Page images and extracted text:
-------

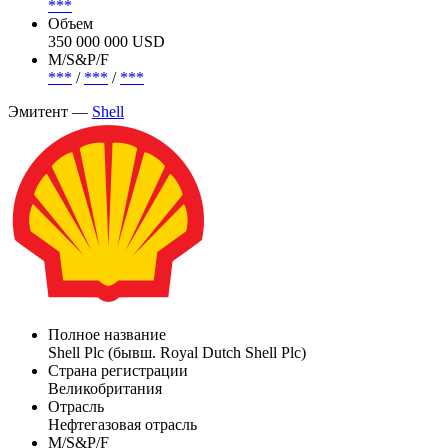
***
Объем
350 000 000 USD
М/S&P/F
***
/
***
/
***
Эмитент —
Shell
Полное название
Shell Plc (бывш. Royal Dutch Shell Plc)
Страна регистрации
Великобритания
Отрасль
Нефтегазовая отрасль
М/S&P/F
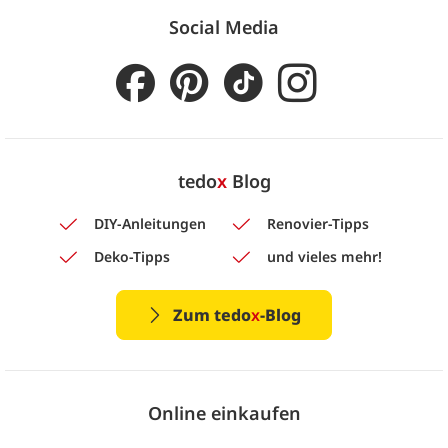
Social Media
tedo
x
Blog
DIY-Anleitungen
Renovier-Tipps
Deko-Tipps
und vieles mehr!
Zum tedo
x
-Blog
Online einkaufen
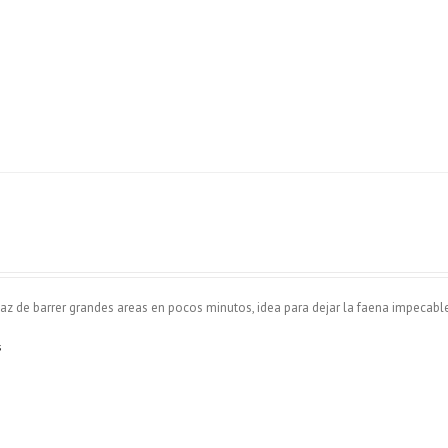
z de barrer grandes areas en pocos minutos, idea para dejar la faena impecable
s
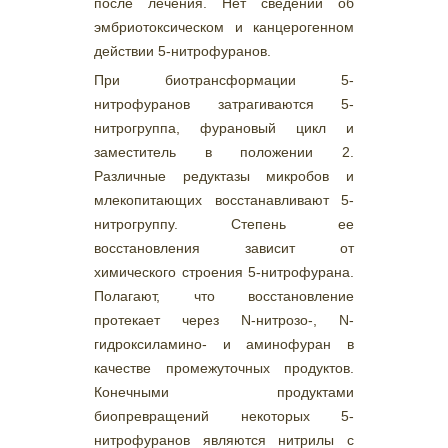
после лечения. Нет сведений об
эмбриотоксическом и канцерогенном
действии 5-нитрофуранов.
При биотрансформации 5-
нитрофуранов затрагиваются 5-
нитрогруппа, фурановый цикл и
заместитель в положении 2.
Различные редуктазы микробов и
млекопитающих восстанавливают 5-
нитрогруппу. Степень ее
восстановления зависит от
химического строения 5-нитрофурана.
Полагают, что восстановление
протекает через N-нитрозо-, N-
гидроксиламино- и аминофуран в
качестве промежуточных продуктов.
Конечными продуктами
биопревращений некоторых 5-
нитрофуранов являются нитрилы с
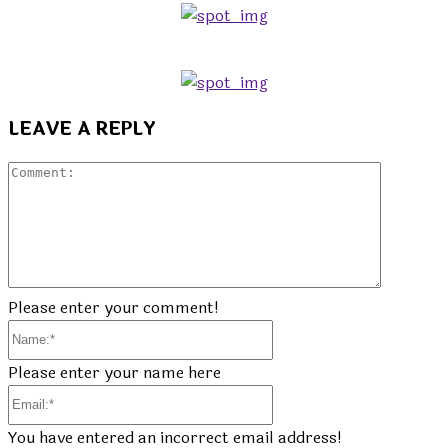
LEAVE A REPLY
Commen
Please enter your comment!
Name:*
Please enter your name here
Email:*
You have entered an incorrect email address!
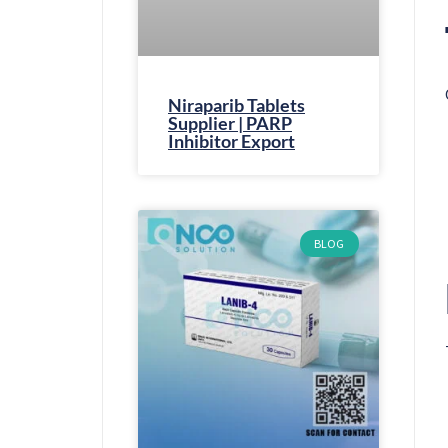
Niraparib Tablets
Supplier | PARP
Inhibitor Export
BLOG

-------

All of the records above are to be printed exactly, with every picture omitted.

***
Объем
350 000 000 USD
М/S&P/F
***
/
***
/
***
Эмитент —
Shell
Полное название
Shell Plc (бывш. Royal Dutch Shell Plc)
Страна регистрации
Великобритания
Отрасль
Нефтегазовая отрасль
М/S&P/F
Social Media
tedo
x
Blog
DIY-Anleitungen
Renovier-Tipps
Deko-Tipps
und vieles mehr!
Zum tedo
x
-Blog
Online einkaufen
z de barrer grandes areas en pocos minutos, idea para dejar la faena impecable
s
после лечения. Нет сведений об
эмбриотоксическом и канцерогенном
действии 5-нитрофуранов.
При биотрансформации 5-
нитрофуранов затрагиваются 5-
нитрогруппа, фурановый цикл и
заместитель в положении 2.
Различные редуктазы микробов и
млекопитающих восстанавливают 5-
нитрогруппу. Степень ее
восстановления зависит от
химического строения 5-нитрофурана.
Полагают, что восстановление
протекает через N-нитрозо-, N-
гидроксиламино- и аминофуран в
качестве промежуточных продуктов.
Конечными продуктами
биопревращений некоторых 5-
нитрофуранов являются нитрилы с
LEAVE A REPLY
Commen
Please enter your comment!
Name:*
Please enter your name here
Email:*
You have entered an incorrect email address!
Niraparib Tablets
Supplier | PARP
Inhibitor Export
BLOG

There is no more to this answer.